INPUT below:
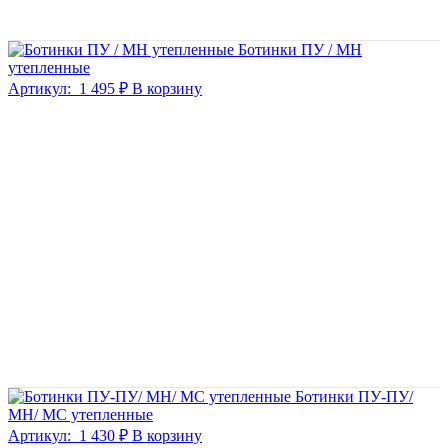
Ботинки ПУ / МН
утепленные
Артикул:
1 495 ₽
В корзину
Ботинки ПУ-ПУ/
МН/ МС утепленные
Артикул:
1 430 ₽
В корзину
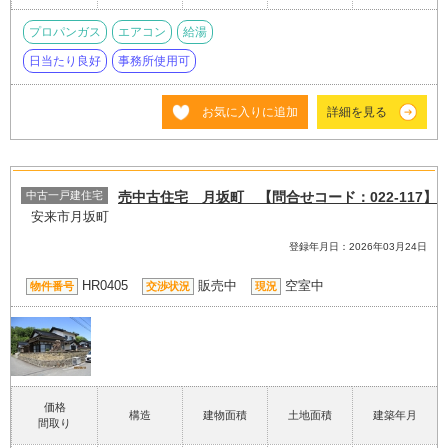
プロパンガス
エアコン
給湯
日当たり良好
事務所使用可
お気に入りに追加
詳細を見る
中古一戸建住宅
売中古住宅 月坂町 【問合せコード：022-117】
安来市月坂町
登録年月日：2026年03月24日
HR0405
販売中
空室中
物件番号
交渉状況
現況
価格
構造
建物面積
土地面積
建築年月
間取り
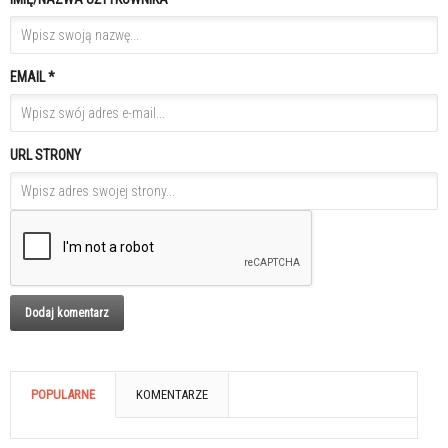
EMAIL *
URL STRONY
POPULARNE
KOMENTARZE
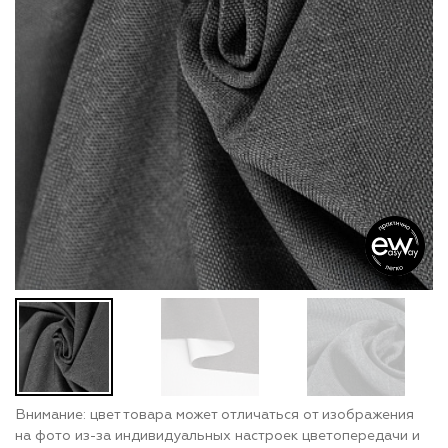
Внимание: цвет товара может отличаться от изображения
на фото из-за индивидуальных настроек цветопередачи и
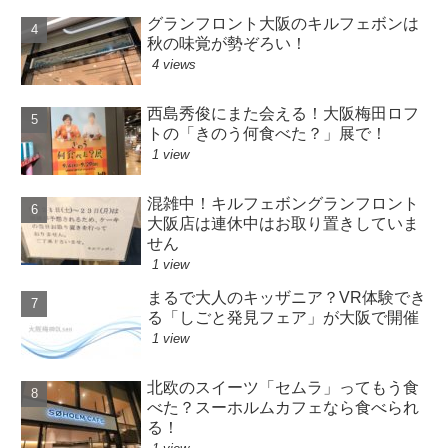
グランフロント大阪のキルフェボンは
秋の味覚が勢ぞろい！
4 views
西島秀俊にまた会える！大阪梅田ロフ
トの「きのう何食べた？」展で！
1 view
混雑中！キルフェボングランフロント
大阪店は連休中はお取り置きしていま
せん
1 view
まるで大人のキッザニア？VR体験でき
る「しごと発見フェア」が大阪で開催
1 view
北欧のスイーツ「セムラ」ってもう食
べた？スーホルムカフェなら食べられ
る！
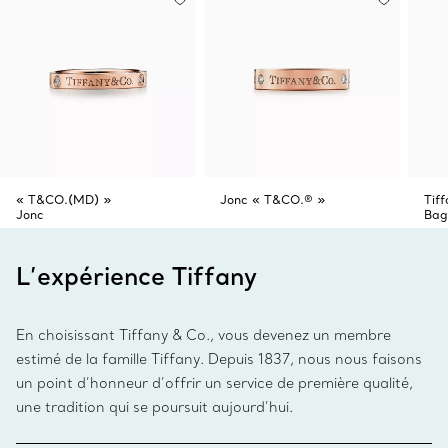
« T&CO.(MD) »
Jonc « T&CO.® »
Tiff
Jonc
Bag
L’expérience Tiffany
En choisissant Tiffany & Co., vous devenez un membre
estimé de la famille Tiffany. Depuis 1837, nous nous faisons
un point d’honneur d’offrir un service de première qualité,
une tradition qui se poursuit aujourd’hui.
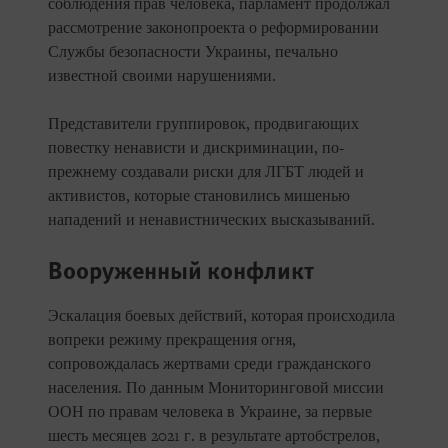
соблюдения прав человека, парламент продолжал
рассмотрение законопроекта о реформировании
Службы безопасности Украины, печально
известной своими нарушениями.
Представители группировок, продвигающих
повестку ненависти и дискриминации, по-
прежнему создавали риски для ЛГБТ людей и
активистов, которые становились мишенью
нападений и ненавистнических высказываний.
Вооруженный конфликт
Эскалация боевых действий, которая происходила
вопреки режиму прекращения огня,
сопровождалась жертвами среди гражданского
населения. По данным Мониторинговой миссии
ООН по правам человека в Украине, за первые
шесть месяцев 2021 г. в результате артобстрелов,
End of INPUT.
■ **EXERCISE**:
Skip every picture, and restate word for word only the lines above from the line containing "Ботинки ПУ-ПУ/" to the line containing "ООН по правам человека в Украине, за первые", both of them included.

■ **RESULT FOR THIS TASK**:
Ботинки ПУ-ПУ/
МН/ МС утепленные
Артикул:
1 430 ₽
В корзину
プロパンガス
エアコン
給湯
日当たり良好
事務所使用可
お気に入りに追加
詳細を見る
中古一戸建住宅
売中古住宅 月坂町 【問合せコード：022-117】
安来市月坂町
登録年月日：2026年03月24日
HR0405
販売中
空室中
物件番号
交渉状況
現況
価格
構造
建物面積
土地面積
建築年月
間取り
EMAIL *
URL STRONY
POPULARNE
KOMENTARZE
Внимание: цвет товара может отличаться от изображения
на фото из-за индивидуальных настроек цветопередачи и
グランフロント大阪のキルフェボンは
秋の味覚が勢ぞろい！
4 views
西島秀俊にまた会える！大阪梅田ロフ
トの「きのう何食べた？」展で！
1 view
混雑中！キルフェボングランフロント
大阪店は連休中はお取り置きしていま
せん
1 view
まるで大人のキッザニア？VR体験でき
る「しごと発見フェア」が大阪で開催
1 view
北欧のスイーツ「セムラ」ってもう食
べた？スーホルムカフェなら食べられ
る！
« T&CO.(MD) »
Jonc « T&CO.® »
Tiff
Jonc
Bag
L’expérience Tiffany
En choisissant Tiffany & Co., vous devenez un membre
estimé de la famille Tiffany. Depuis 1837, nous nous faisons
un point d’honneur d’offrir un service de première qualité,
une tradition qui se poursuit aujourd’hui.
соблюдения прав человека, парламент продолжал
рассмотрение законопроекта о реформировании
Службы безопасности Украины, печально
известной своими нарушениями.
Представители группировок, продвигающих
повестку ненависти и дискриминации, по-
прежнему создавали риски для ЛГБТ людей и
активистов, которые становились мишенью
нападений и ненавистнических высказываний.
Вооруженный конфликт
Эскалация боевых действий, которая происходила
вопреки режиму прекращения огня,
сопровождалась жертвами среди гражданского
населения. По данным Мониторинговой миссии
ООН по правам человека в Украине, за первые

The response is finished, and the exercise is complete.